What to make of all this? At first, my quick-draw explanation was to throw in some combination of status-quo bias and path dependence. Applying the status-quo bias I imagine is straightforward enough, but path dependence less so: here I'm using it to mean that the longer one stays in one place, the more geographically-bound his social network becomes, thus also binding his options to wherever he happens to be. Plainly put, people stay in a rut because there's nothing strong enough to pull them out, and the longer they stay in, the deeper the rut becomes.

As I was googling around on this topic, however, I also came across two related psychological effects which might also apply. The first is the appealingly-named propinquity effect, which says that closeness (in one way or another) matters a lot for attraction. Similarly, the exposure effect holds that "people tend to develop a preference for things merely because they are familiar with them." Perhaps then the status-quo bias is powerful because people like where they because that's where they are.  Ain't nothing like social science to make intuition sound complicated, is there?

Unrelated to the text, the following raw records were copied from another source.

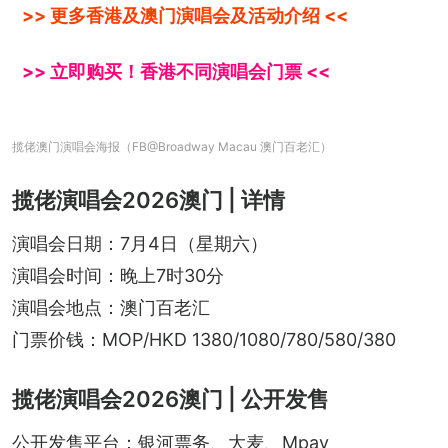
>> 更多香港及澳门演唱会及活动介绍 <<
>> 立即购买！香港不同演唱会门票 <<
揽佬澳门演唱会海报（FB@Broadway Macau 澳门百老汇 ）
揽佬演唱会2026澳门 | 详情
演唱会日期：7月4日（星期六）
演唱会时间：晚上7时30分
演唱会地点：澳门百老汇
门票价钱：MOP/HKD 1380/1080/780/580/380
揽佬演唱会2026澳门 | 公开发售
公开发售平台：银河票务、大麦、Mpay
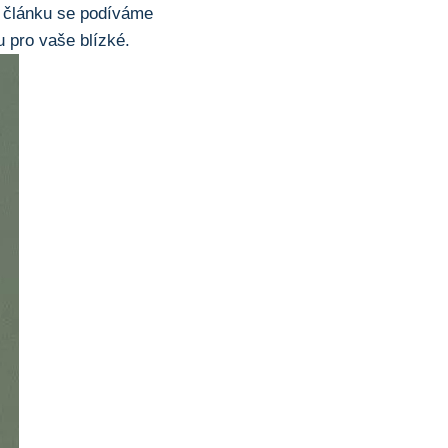
m článku se podíváme
 pro vaše blízké.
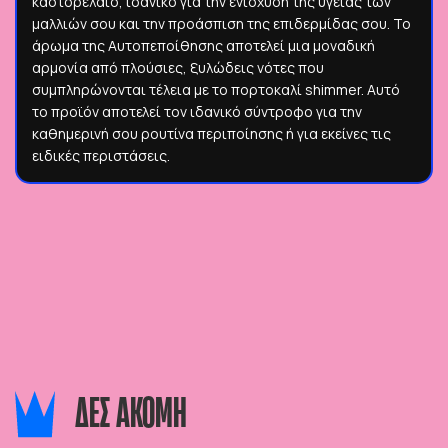
καστορέλαιο, ιδανικό για την ενίσχυση της υγείας των
μαλλιών σου και την προάσπιση της επιδερμίδας σου. Το
άρωμα της Αυτοπεποίθησης αποτελεί μια μοναδική
αρμονία από πλούσιες, ξυλώδεις νότες που
συμπληρώνονται τέλεια με το πορτοκαλί shimmer. Αυτό
το προϊόν αποτελεί τον ιδανικό σύντροφο για την
καθημερινή σου ρουτίνα περιποίησης ή για εκείνες τις
ειδικές περιστάσεις.
ΔΕΣ ΑΚΟΜΗ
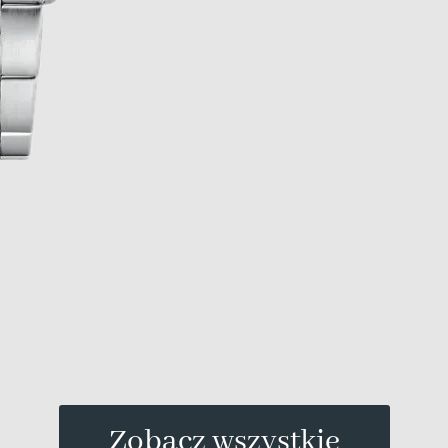
Zobacz wszystkie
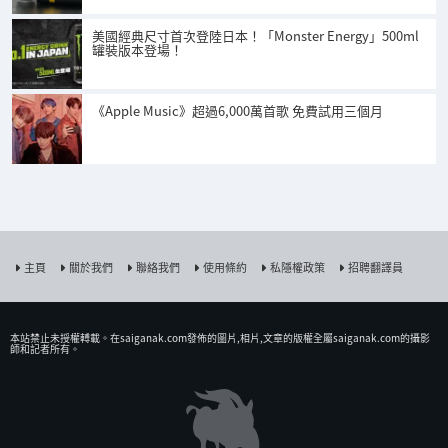
美國經典尺寸首次登陸日本！「Monster Energy」500ml
罐裝版本登場！
《Apple Music》超過6,000萬首歌 免費試用三個月
主頁
關於我們
聯絡我們
使用條約
私隱權政策
招聘翻譯員
本站禁止未授權𨍭載。在saiganak.com發佈的圖片,相片,文章的版權全屬saiganak.com的攝影
師和記者所有。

How then have I managed to overcome the mighty propensities of my brethren? My city of residence has, after all, changed once every six months on average since graduating from college.  There are the Adamsian reasons, yes, but those are probably just cover for the real--but less noble and wise--motivations to signal how cool and cosmopolitan I am.  Something about this story is awry, however, because every time I move (Happy New Year!) I still feel a need to explain that I'm not cuckoo bananas.